> **PROVIDED MATERIAL**:
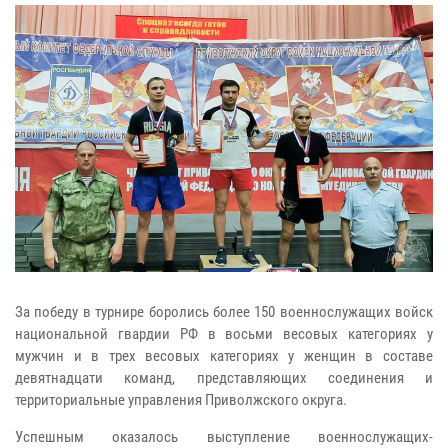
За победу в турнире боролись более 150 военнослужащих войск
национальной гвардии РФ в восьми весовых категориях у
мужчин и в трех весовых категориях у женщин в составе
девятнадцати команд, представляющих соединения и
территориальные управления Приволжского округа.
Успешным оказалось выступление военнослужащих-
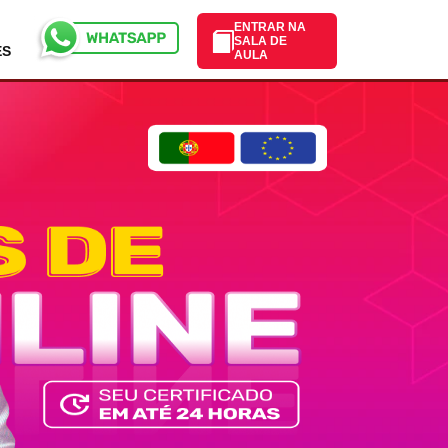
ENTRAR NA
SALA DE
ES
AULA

--

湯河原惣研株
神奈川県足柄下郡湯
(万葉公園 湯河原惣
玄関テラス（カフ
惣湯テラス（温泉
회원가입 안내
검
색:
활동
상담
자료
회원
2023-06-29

...

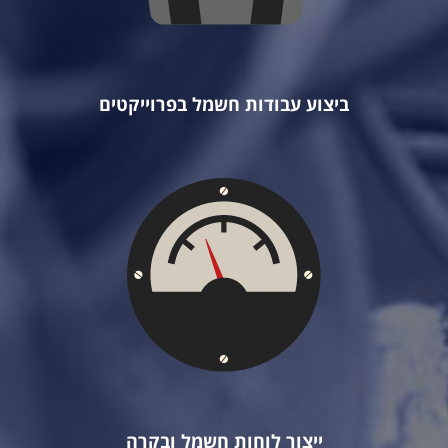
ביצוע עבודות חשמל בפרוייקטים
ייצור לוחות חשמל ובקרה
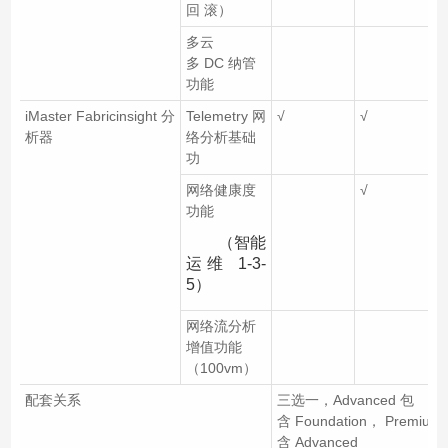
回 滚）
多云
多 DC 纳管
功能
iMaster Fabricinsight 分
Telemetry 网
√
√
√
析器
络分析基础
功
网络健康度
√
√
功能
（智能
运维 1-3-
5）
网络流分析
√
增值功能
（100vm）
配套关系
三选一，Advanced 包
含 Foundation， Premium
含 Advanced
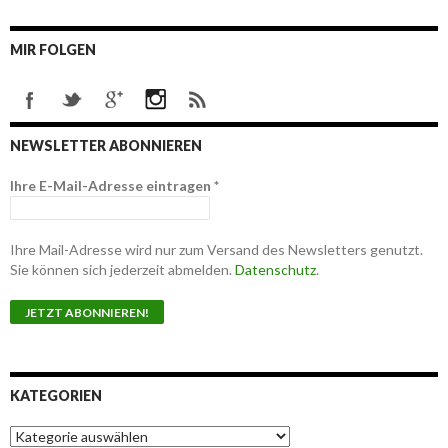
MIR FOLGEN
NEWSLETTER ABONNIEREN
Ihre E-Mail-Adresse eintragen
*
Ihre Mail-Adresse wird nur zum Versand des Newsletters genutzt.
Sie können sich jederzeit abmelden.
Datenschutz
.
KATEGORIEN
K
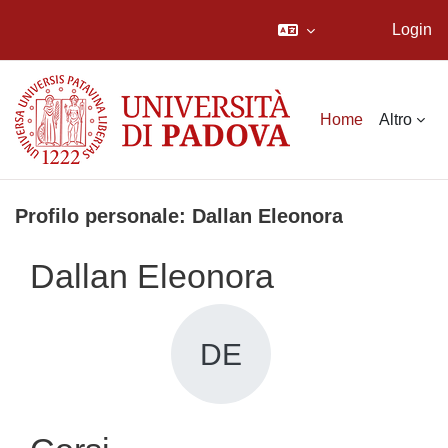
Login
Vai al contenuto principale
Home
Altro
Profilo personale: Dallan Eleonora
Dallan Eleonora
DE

> **WHAT IS NEEDED**: Look through the entries above and find each line where the word "категориях" occurs; copy those lines.

> **WRITTEN RESPONSE**:
национальной гвардии РФ в восьми весовых категориях у
мужчин и в трех весовых категориях у женщин в составе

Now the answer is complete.